Agent orchestration

Wire complex changes into coordinated lanes with a signed handoff.

Suede Agent Teams assigns lanes, not conversations. It detects work-in-progress collisions before any builder opens a file, runs an RFC before high-blast-radius changes, gates the work through quality and adversarial review, and closes with a handoff that will not sign off until every required field is present and truthful.

Install the skill View skill folder

Public install command

This is the public route. It installs from GitHub as a standard Codex skill folder.
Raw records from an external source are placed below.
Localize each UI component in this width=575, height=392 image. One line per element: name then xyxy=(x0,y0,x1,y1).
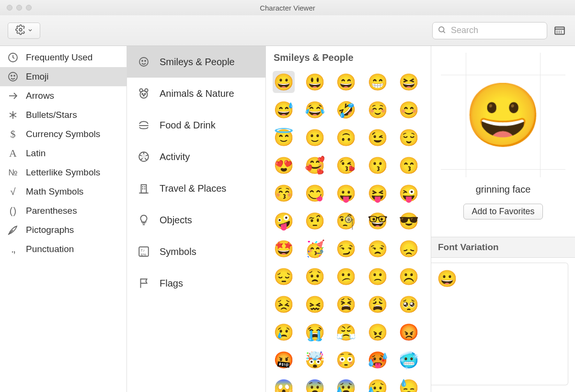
action-menu-button[interactable] xyxy=(8,23,40,39)
subcategory-item[interactable]: Flags xyxy=(127,267,265,299)
sidebar-item-label: Latin xyxy=(26,148,46,159)
emoji-cell[interactable]: 😥 xyxy=(367,377,389,392)
emoji-cell[interactable]: 🥰 xyxy=(304,154,326,176)
emoji-cell[interactable]: 😎 xyxy=(398,210,420,232)
emoji-cell[interactable]: 😜 xyxy=(398,182,420,204)
font-variation-glyph[interactable]: 😀 xyxy=(437,269,457,288)
emoji-cell[interactable]: 😉 xyxy=(367,127,389,149)
emoji-cell[interactable]: 🙁 xyxy=(367,265,389,288)
emoji-cell[interactable]: 🥺 xyxy=(398,293,420,315)
subcategory-label: Smileys & People xyxy=(160,57,235,68)
search-input[interactable] xyxy=(450,25,542,36)
emoji-cell[interactable]: 🥵 xyxy=(367,349,389,371)
sidebar-item[interactable]: Frequently Used xyxy=(0,48,126,67)
emoji-cell[interactable]: 😳 xyxy=(335,349,357,371)
subcategory-item[interactable]: Animals & Nature xyxy=(127,78,265,109)
sidebar-item[interactable]: Pictographs xyxy=(0,220,126,240)
emoji-cell[interactable]: 🥳 xyxy=(304,238,326,260)
emoji-cell[interactable]: 😓 xyxy=(398,377,420,392)
sidebar-item-label: Punctuation xyxy=(26,244,74,254)
sidebar-item[interactable]: $Currency Symbols xyxy=(0,125,126,144)
emoji-cell[interactable]: 🙂 xyxy=(304,127,326,149)
emoji-cell[interactable]: 😝 xyxy=(367,182,389,204)
subcategory-item[interactable]: T♪&%Symbols xyxy=(127,236,265,267)
emoji-cell[interactable]: 😰 xyxy=(335,377,357,392)
emoji-cell[interactable]: 😅 xyxy=(273,99,295,121)
emoji-cell[interactable]: 😏 xyxy=(335,238,357,260)
add-to-favorites-button[interactable]: Add to Favorites xyxy=(463,204,542,219)
emoji-cell[interactable]: 😟 xyxy=(304,265,326,288)
emoji-cell[interactable]: 😗 xyxy=(367,154,389,176)
emoji-cell[interactable]: 😭 xyxy=(304,321,326,343)
emoji-cell[interactable]: 😞 xyxy=(398,238,420,260)
emoji-cell[interactable]: 😛 xyxy=(335,182,357,204)
sidebar-item[interactable]: Bullets/Stars xyxy=(0,105,126,125)
emoji-cell[interactable]: 😇 xyxy=(273,127,295,149)
category-sidebar: Frequently UsedEmojiArrowsBullets/Stars$… xyxy=(0,46,127,392)
subcategory-item[interactable]: Smileys & People xyxy=(127,46,265,78)
sidebar-item[interactable]: №Letterlike Symbols xyxy=(0,163,126,182)
emoji-cell[interactable]: 😖 xyxy=(304,293,326,315)
emoji-cell[interactable]: 😋 xyxy=(304,182,326,204)
emoji-cell[interactable]: 🥶 xyxy=(398,349,420,371)
close-window-button[interactable] xyxy=(7,5,12,11)
toggle-view-button[interactable] xyxy=(552,23,567,38)
emoji-cell[interactable]: 😄 xyxy=(335,71,357,93)
emoji-cell[interactable]: 🤯 xyxy=(304,349,326,371)
subcategory-item[interactable]: Activity xyxy=(127,141,265,173)
emoji-cell[interactable]: 🤓 xyxy=(367,210,389,232)
emoji-cell[interactable]: 😙 xyxy=(398,154,420,176)
search-field[interactable] xyxy=(432,22,547,39)
emoji-cell[interactable]: 😂 xyxy=(304,99,326,121)
emoji-cell[interactable]: 😃 xyxy=(304,71,326,93)
emoji-cell[interactable]: 😨 xyxy=(304,377,326,392)
emoji-cell[interactable]: 🤩 xyxy=(273,238,295,260)
sidebar-item[interactable]: ( )Parentheses xyxy=(0,201,126,220)
emoji-cell[interactable]: 🧐 xyxy=(335,210,357,232)
sidebar-item[interactable]: Arrows xyxy=(0,86,126,105)
emoji-cell[interactable]: 😠 xyxy=(367,321,389,343)
emoji-cell[interactable]: 😀 xyxy=(273,71,295,93)
emoji-cell[interactable]: 🤬 xyxy=(273,349,295,371)
emoji-cell[interactable]: 😩 xyxy=(367,293,389,315)
emoji-cell[interactable]: 😊 xyxy=(398,99,420,121)
emoji-cell[interactable]: 😫 xyxy=(335,293,357,315)
dollar-icon: $ xyxy=(7,128,19,140)
emoji-cell[interactable]: 😁 xyxy=(367,71,389,93)
emoji-cell[interactable]: 😢 xyxy=(273,321,295,343)
subcategory-item[interactable]: Travel & Places xyxy=(127,173,265,204)
sidebar-item[interactable]: Emoji xyxy=(0,67,126,86)
sidebar-item-label: Currency Symbols xyxy=(26,129,100,139)
emoji-cell[interactable]: 😤 xyxy=(335,321,357,343)
emoji-cell[interactable]: 😚 xyxy=(273,182,295,204)
emoji-cell[interactable]: 😆 xyxy=(398,71,420,93)
zoom-window-button[interactable] xyxy=(26,5,32,11)
emoji-cell[interactable]: 😱 xyxy=(273,377,295,392)
sidebar-item[interactable]: ALatin xyxy=(0,144,126,163)
emoji-cell[interactable]: ☺️ xyxy=(367,99,389,121)
subcategory-item[interactable]: Food & Drink xyxy=(127,109,265,141)
emoji-cell[interactable]: 😡 xyxy=(398,321,420,343)
emoji-cell[interactable]: 😌 xyxy=(398,127,420,149)
subcategory-item[interactable]: Objects xyxy=(127,204,265,236)
lightbulb-icon xyxy=(137,213,151,227)
emoji-cell[interactable]: 🙃 xyxy=(335,127,357,149)
emoji-cell[interactable]: 😕 xyxy=(335,265,357,288)
emoji-cell[interactable]: 🤨 xyxy=(304,210,326,232)
emoji-cell[interactable]: 😣 xyxy=(273,293,295,315)
emoji-cell[interactable]: 😔 xyxy=(273,265,295,288)
emoji-cell[interactable]: 😘 xyxy=(335,154,357,176)
svg-text:&%: &% xyxy=(141,253,147,257)
svg-point-26 xyxy=(142,93,143,94)
sidebar-item[interactable]: .,Punctuation xyxy=(0,240,126,259)
numero-icon: № xyxy=(7,166,19,179)
svg-point-22 xyxy=(145,60,146,61)
smiley-icon xyxy=(7,70,19,83)
emoji-cell[interactable]: ☹️ xyxy=(398,265,420,288)
emoji-cell[interactable]: 😒 xyxy=(367,238,389,260)
emoji-cell[interactable]: 🤪 xyxy=(273,210,295,232)
emoji-cell[interactable]: 🤣 xyxy=(335,99,357,121)
sidebar-item[interactable]: √Math Symbols xyxy=(0,182,126,201)
emoji-cell[interactable]: 😍 xyxy=(273,154,295,176)
minimize-window-button[interactable] xyxy=(16,5,22,11)
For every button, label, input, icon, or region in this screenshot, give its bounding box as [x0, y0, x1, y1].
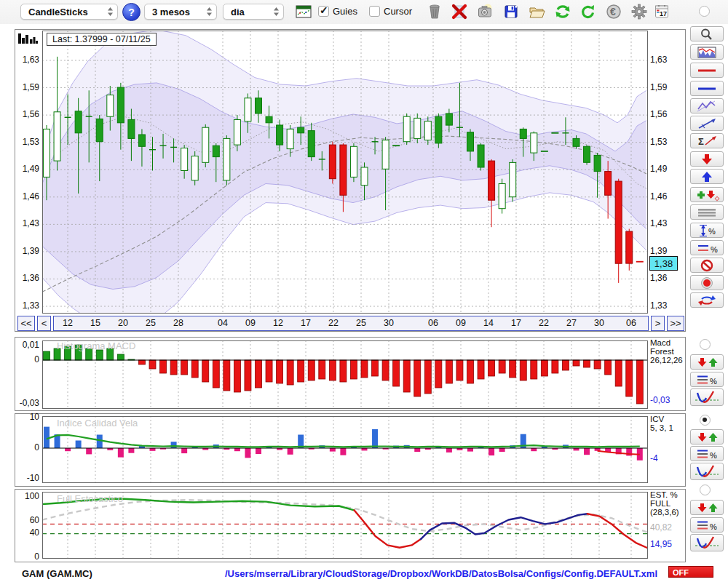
delete-button[interactable] — [450, 3, 469, 22]
calendar-icon: 17 — [653, 3, 670, 20]
stochastic-chart[interactable] — [42, 492, 648, 559]
indicator-chart-button[interactable] — [690, 44, 724, 60]
price-axis-tick-right: 1,56 — [650, 109, 682, 119]
trendline-tool-button[interactable] — [690, 116, 724, 131]
zoom-tool-button[interactable] — [690, 26, 724, 41]
icv-lines-percent-button[interactable]: % — [690, 446, 724, 461]
scroll-left-button[interactable]: < — [37, 316, 51, 331]
open-folder-icon — [528, 3, 545, 20]
x-axis-date-label: 04 — [213, 318, 232, 328]
euro-icon: € — [605, 3, 622, 20]
wave-curves-icon — [692, 464, 721, 479]
chart-window-button[interactable] — [294, 3, 313, 22]
macd-arrows-button[interactable] — [690, 354, 724, 370]
icv-arrows-button[interactable] — [690, 429, 724, 445]
sell-arrow-button[interactable] — [690, 151, 724, 167]
add-signal-button[interactable] — [690, 187, 724, 202]
stoch-info-line1: EST. % — [650, 491, 678, 500]
swap-refresh-button[interactable] — [690, 292, 724, 308]
panel-stoch-radio[interactable] — [700, 485, 711, 495]
save-button[interactable] — [502, 3, 521, 22]
interval-value: dia — [231, 7, 245, 17]
panel-macd-radio[interactable] — [700, 339, 711, 350]
price-axis-tick-right: 1,36 — [650, 273, 682, 283]
trash-button[interactable] — [425, 3, 444, 22]
blue-line-tool-button[interactable] — [690, 81, 724, 96]
app-window: CandleSticks ? 3 mesos dia Guies Curs — [0, 0, 728, 582]
settings-button[interactable] — [630, 3, 649, 22]
guies-label: Guies — [333, 6, 357, 17]
scroll-far-right-button[interactable]: >> — [667, 316, 684, 331]
guies-checkbox[interactable]: Guies — [318, 6, 357, 17]
price-axis-tick-left: 1,39 — [15, 246, 39, 256]
record-button[interactable] — [690, 275, 724, 290]
current-price-tag: 1,38 — [649, 256, 678, 271]
zigzag-icon — [692, 100, 721, 113]
lines-percent-icon: % — [692, 373, 721, 386]
main-price-chart[interactable] — [42, 31, 648, 314]
disable-button[interactable] — [690, 258, 724, 273]
chart-type-select[interactable]: CandleSticks — [20, 4, 118, 20]
status-bar: GAM (GAM.MC) /Users/mserra/Library/Cloud… — [0, 564, 728, 582]
list-button[interactable] — [690, 204, 724, 220]
period-select[interactable]: 3 mesos — [144, 4, 217, 20]
range-percent-button[interactable]: % — [690, 223, 724, 238]
down-up-arrows-icon — [692, 431, 721, 444]
main-chart-radio[interactable] — [699, 6, 710, 17]
svg-text:%: % — [710, 377, 717, 386]
trash-icon — [426, 3, 443, 20]
guies-checkbox-box[interactable] — [318, 6, 329, 17]
help-button[interactable]: ? — [122, 3, 141, 21]
scroll-right-button[interactable]: > — [651, 316, 665, 331]
record-icon — [692, 276, 721, 290]
scroll-far-left-button[interactable]: << — [17, 316, 35, 331]
lines-percent-button[interactable]: % — [690, 240, 724, 255]
price-axis-tick-left: 1,59 — [15, 82, 39, 92]
sigma-trend-button[interactable]: Σ — [690, 133, 724, 148]
refresh-button[interactable] — [553, 3, 572, 22]
x-axis-date-label: 09 — [241, 318, 260, 328]
x-axis-date-label: 20 — [114, 318, 132, 328]
open-button[interactable] — [527, 3, 546, 22]
save-floppy-icon — [502, 3, 520, 20]
lines-percent-icon: % — [692, 242, 721, 255]
calendar-button[interactable]: 17 — [652, 3, 671, 22]
cursor-checkbox-box[interactable] — [369, 6, 380, 17]
macd-wave-button[interactable] — [690, 388, 724, 406]
buy-arrow-button[interactable] — [690, 169, 724, 184]
down-up-arrows-icon — [692, 501, 721, 514]
stoch-lines-percent-button[interactable]: % — [690, 517, 724, 533]
icv-wave-button[interactable] — [690, 463, 724, 480]
macd-lines-percent-button[interactable]: % — [690, 372, 724, 387]
red-line-tool-button[interactable] — [690, 63, 724, 78]
snapshot-button[interactable] — [475, 3, 494, 22]
svg-text:17: 17 — [660, 10, 667, 17]
x-axis-date-label: 22 — [534, 318, 553, 328]
x-axis-date-label: 12 — [58, 318, 77, 328]
macd-axis-tick: 0,01 — [15, 340, 39, 350]
indicator-chart-icon — [692, 46, 721, 59]
panel-icv-radio[interactable] — [700, 415, 711, 426]
euro-button[interactable]: € — [604, 3, 623, 22]
zigzag-tool-button[interactable] — [690, 98, 724, 113]
x-axis-date-label: 17 — [296, 318, 315, 328]
red-line-icon — [692, 64, 721, 77]
undo-button[interactable] — [579, 3, 598, 22]
x-axis-date-label: 06 — [622, 318, 641, 328]
lines-percent-icon: % — [692, 447, 721, 461]
x-axis-date-label: 17 — [507, 318, 526, 328]
red-down-arrow-icon — [692, 153, 721, 166]
stoch-arrows-button[interactable] — [690, 500, 724, 515]
off-toggle-badge[interactable]: OFF — [668, 566, 713, 578]
blue-up-arrow-icon — [692, 170, 721, 183]
config-path-label: /Users/mserra/Library/CloudStorage/Dropb… — [225, 568, 657, 579]
x-axis-date-label: 15 — [86, 318, 105, 328]
cursor-checkbox[interactable]: Cursor — [369, 6, 412, 17]
price-axis-tick-right: 1,49 — [650, 164, 682, 174]
stoch-wave-button[interactable] — [690, 534, 724, 551]
interval-select[interactable]: dia — [223, 4, 284, 20]
x-axis-date-label: 30 — [379, 318, 398, 328]
stoch-last-value: 14,95 — [650, 539, 672, 549]
refresh-icon — [554, 3, 571, 20]
icv-title: Indice Calidad Vela — [57, 418, 138, 428]
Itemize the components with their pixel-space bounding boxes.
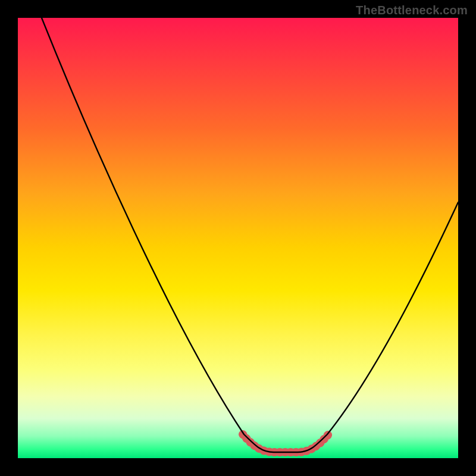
chart-frame: TheBottleneck.com [0, 0, 476, 476]
watermark-text: TheBottleneck.com [356, 4, 468, 17]
bottleneck-curve [42, 18, 458, 452]
curve-layer [18, 18, 458, 458]
plot-area [18, 18, 458, 458]
optimal-zone-stroke [243, 434, 328, 452]
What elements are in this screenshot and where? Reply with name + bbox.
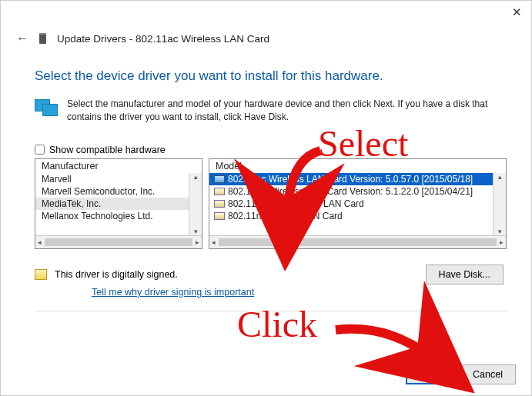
signed-text: This driver is digitally signed. (55, 269, 178, 280)
manufacturer-panel: Manufacturer MarvellMarvell Semiconducto… (35, 158, 202, 249)
content-area: Select the device driver you want to ins… (1, 48, 531, 311)
model-item-label: 802.11ac Wireless LAN Card Version: 5.0.… (228, 174, 473, 185)
device-icon (39, 33, 46, 44)
vertical-scrollbar[interactable]: ▴▾ (493, 173, 506, 235)
back-button[interactable]: ← (16, 32, 28, 45)
model-item-label: 802.11n Wireless LAN Card (228, 211, 343, 221)
vertical-scrollbar[interactable]: ▴▾ (189, 173, 202, 235)
certificate-icon (35, 269, 47, 280)
network-card-icon (214, 175, 225, 183)
model-item[interactable]: 802.11ac Wireless LAN Card Version: 5.1.… (209, 185, 506, 198)
model-item-label: 802.11ac Wireless LAN Card Version: 5.1.… (228, 186, 473, 197)
manufacturer-item[interactable]: MediaTek, Inc. (35, 198, 202, 210)
footer-buttons: Next Cancel (406, 364, 516, 384)
header-row: ← Update Drivers - 802.11ac Wireless LAN… (1, 25, 531, 48)
cancel-button[interactable]: Cancel (460, 364, 516, 384)
page-title: Select the device driver you want to ins… (35, 68, 507, 84)
horizontal-scrollbar[interactable]: ◂▸ (35, 235, 202, 248)
close-button[interactable]: ✕ (512, 5, 522, 19)
manufacturer-item[interactable]: Mellanox Technologies Ltd. (35, 210, 202, 222)
update-drivers-dialog: ✕ ← Update Drivers - 802.11ac Wireless L… (0, 0, 532, 396)
separator (35, 311, 507, 311)
horizontal-scrollbar[interactable]: ◂▸ (209, 235, 506, 248)
network-card-icon (214, 188, 225, 195)
model-item[interactable]: 802.11n Wireless LAN Card (209, 210, 506, 222)
next-button[interactable]: Next (406, 364, 453, 384)
show-compatible-input[interactable] (35, 145, 45, 155)
titlebar: ✕ (1, 1, 531, 25)
model-header: Model (209, 159, 506, 173)
model-list[interactable]: 802.11ac Wireless LAN Card Version: 5.0.… (209, 173, 506, 235)
signed-row: This driver is digitally signed. Have Di… (35, 265, 507, 285)
hardware-icon (35, 99, 59, 119)
manufacturer-item[interactable]: Marvell (35, 173, 202, 185)
manufacturer-list[interactable]: MarvellMarvell Semiconductor, Inc.MediaT… (35, 173, 202, 235)
model-item[interactable]: 802.11n USB Wireless LAN Card (209, 198, 506, 210)
manufacturer-header: Manufacturer (35, 159, 202, 173)
instruction-text: Select the manufacturer and model of you… (67, 98, 507, 125)
model-panel: Model 802.11ac Wireless LAN Card Version… (209, 158, 507, 249)
show-compatible-checkbox[interactable]: Show compatible hardware (35, 145, 507, 155)
instruction-row: Select the manufacturer and model of you… (35, 98, 507, 125)
show-compatible-label: Show compatible hardware (49, 145, 166, 155)
network-card-icon (214, 200, 225, 208)
have-disk-button[interactable]: Have Disk... (426, 265, 504, 285)
manufacturer-item[interactable]: Marvell Semiconductor, Inc. (35, 185, 202, 198)
driver-signing-link[interactable]: Tell me why driver signing is important (92, 287, 254, 298)
model-item-label: 802.11n USB Wireless LAN Card (228, 198, 364, 209)
model-item[interactable]: 802.11ac Wireless LAN Card Version: 5.0.… (209, 173, 506, 185)
network-card-icon (214, 212, 225, 220)
window-title: Update Drivers - 802.11ac Wireless LAN C… (57, 33, 269, 45)
panels: Manufacturer MarvellMarvell Semiconducto… (35, 158, 507, 249)
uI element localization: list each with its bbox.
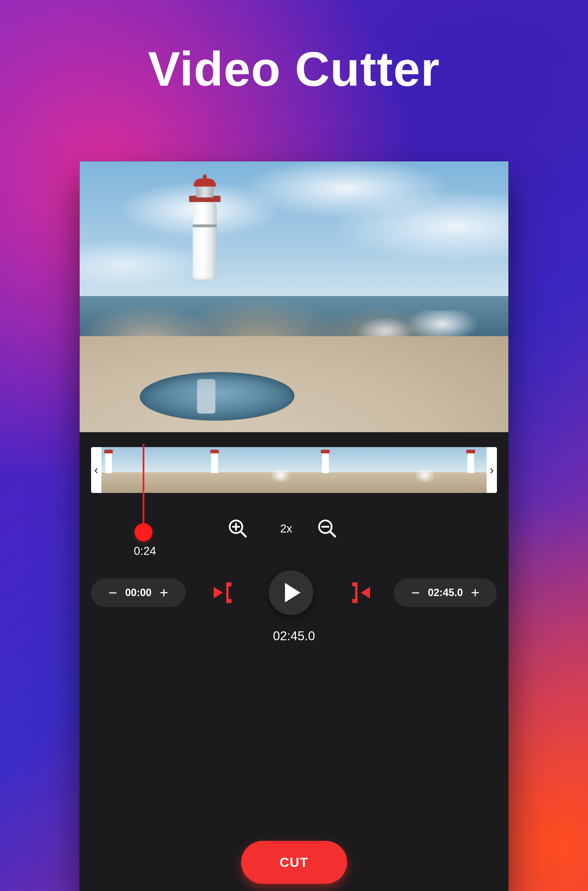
playhead-time-label: 0:24 xyxy=(128,544,162,557)
start-time-plus-button[interactable]: + xyxy=(153,585,174,600)
svg-line-5 xyxy=(330,531,335,536)
page-title: Video Cutter xyxy=(0,42,588,97)
timeline-frame xyxy=(198,447,246,493)
controls-panel: ‹ xyxy=(80,432,508,891)
preview-rocks-near xyxy=(80,336,508,432)
end-time-stepper[interactable]: − 02:45.0 + xyxy=(394,578,497,607)
zoom-out-button[interactable] xyxy=(317,518,337,538)
trim-start-icon xyxy=(212,578,238,607)
zoom-in-button[interactable] xyxy=(227,518,248,538)
timeline-frame xyxy=(150,447,198,493)
app-screen: ‹ xyxy=(80,161,508,891)
start-time-minus-button[interactable]: − xyxy=(102,585,123,600)
timeline-frame xyxy=(438,447,487,493)
end-time-value: 02:45.0 xyxy=(428,587,463,599)
lighthouse-lantern xyxy=(196,185,214,197)
zoom-in-icon xyxy=(227,518,248,538)
zoom-out-icon xyxy=(317,518,337,538)
cut-button[interactable]: CUT xyxy=(241,841,347,884)
timeline-frame xyxy=(246,447,294,493)
timeline-frame xyxy=(342,447,390,493)
timeline-scroll-right-button[interactable]: › xyxy=(487,447,497,493)
play-icon xyxy=(285,583,300,603)
timeline-frame xyxy=(294,447,342,493)
end-time-minus-button[interactable]: − xyxy=(405,585,426,600)
play-button[interactable] xyxy=(268,570,314,615)
preview-reflection xyxy=(197,379,215,413)
zoom-level-label: 2x xyxy=(280,522,292,535)
lighthouse-tower xyxy=(193,199,217,279)
timeline-frames[interactable] xyxy=(101,447,487,493)
end-time-plus-button[interactable]: + xyxy=(465,585,486,600)
timeline-frame xyxy=(101,447,150,493)
set-start-trim-button[interactable] xyxy=(212,578,238,607)
timeline-frame xyxy=(390,447,438,493)
playhead-line[interactable] xyxy=(142,444,144,527)
timeline-scroll-left-button[interactable]: ‹ xyxy=(91,447,101,493)
svg-line-1 xyxy=(241,531,246,536)
lighthouse-cap xyxy=(194,179,216,186)
video-preview[interactable] xyxy=(80,161,508,432)
lighthouse-band xyxy=(193,224,217,227)
playhead-handle[interactable] xyxy=(135,523,152,541)
start-time-value: 00:00 xyxy=(125,587,152,599)
trim-end-icon xyxy=(346,578,372,607)
start-time-stepper[interactable]: − 00:00 + xyxy=(91,578,186,607)
selection-duration-label: 02:45.0 xyxy=(80,629,508,643)
lighthouse-top xyxy=(203,174,207,179)
timeline[interactable]: ‹ xyxy=(91,447,497,493)
set-end-trim-button[interactable] xyxy=(346,578,372,607)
python3 ~/.codex/skills/.system/skill-installer/scripts/install-skill-from-github.py \
  --repo JasonColapietro/suede-creator-skills \
  --path skills/suede-agent-teams

Restart Codex after installing the skill.

The default roster

Start with Scout, Builder, and Handoff Writer. Add a role only when a gate needs it.

  • Scout maps the repo, current state, dirty files, live routes, and likely blast radius.
  • Planner turns requirements into verifiable tasks with acceptance criteria and dependencies.
  • Builder makes narrow changes inside the existing system, in assigned files only.
  • Design reviewer, code grader, and code reviewer attach when design or code risk is present.
  • Release verifier owns build, deploy, live and API truth, and public-claim accuracy.
  • Handoff writer produces a signed delivery record, held if any required field is missing.

Where it fits

Reach for it when a change is too broad, too risky, or too release-bound for one lane: shared interface changes, auth and payment paths, data migrations, and public launches. For high-risk work it keeps the builder and the reviewer separate so the implementation gets a second, adversarial set of eyes.

Use the smallest loop that can finish the work, and escalate deliberately when the task is broad, risky, release-bound, or you ask for max agent teams.

Collision detection and quality gates

Before any parallel lanes open, the orchestrator collects every dirty and untracked file, maps each lane's scope, and flags a collision when two lanes, or a lane and existing work, would touch the same path. No builder opens a file outside its assigned lane map.

Scenario templates

Pre-built rosters for common high-risk deployments. Adjust only the named target.

  • Auth rewrite: RFC and flag required; builder touches auth files only; release verifier confirms in production.
  • Payment integration: idempotency, webhook signatures, and decline and replay paths tested before ramp.
  • Public launch review: review-only roster across design, visibility, links, secrets, and claim truth.
  • Data migration: rollback script defined and tested in staging before production promotion.
  • Performance audit: rank fixes by impact, implement only the ranked set, confirm no regression.

Handoff that won't fake done

The delivery record is held until every field is present and truthful: exact target, every changed file, every command with output, observable verification, a real status, the single next step, and every caveat.

Target:
Changed:
Verification:
Caveats:
Status:
Next:

Best prompts

Use $suede-agent-teams to plan lanes for this multi-file change. Run WIP collision detection first and give me the lane map.
Use $suede-agent-teams with the auth-rewrite template. Require an RFC and a feature flag before any builder opens.
Use $suede-agent-teams to coordinate this public launch review and hold the handoff until every field has evidence.

Safety boundary

No lane may override an escalation threshold by re-scoping the task or declaring a condition resolved without sign-off. Release truth, meaning build, deploy, live and API behavior, and public claims, is owned by the release verifier before any completion claim.

The orchestrator organizes the work; it does not invent verification, deploy status, or approved claims.

Cue Suede

Feedback can happen mid-workflow or at the end. Say Cue Suede to ask for choices: change something, preserve what worked so the agent can mimic it later, or keep as-is by saying nothing.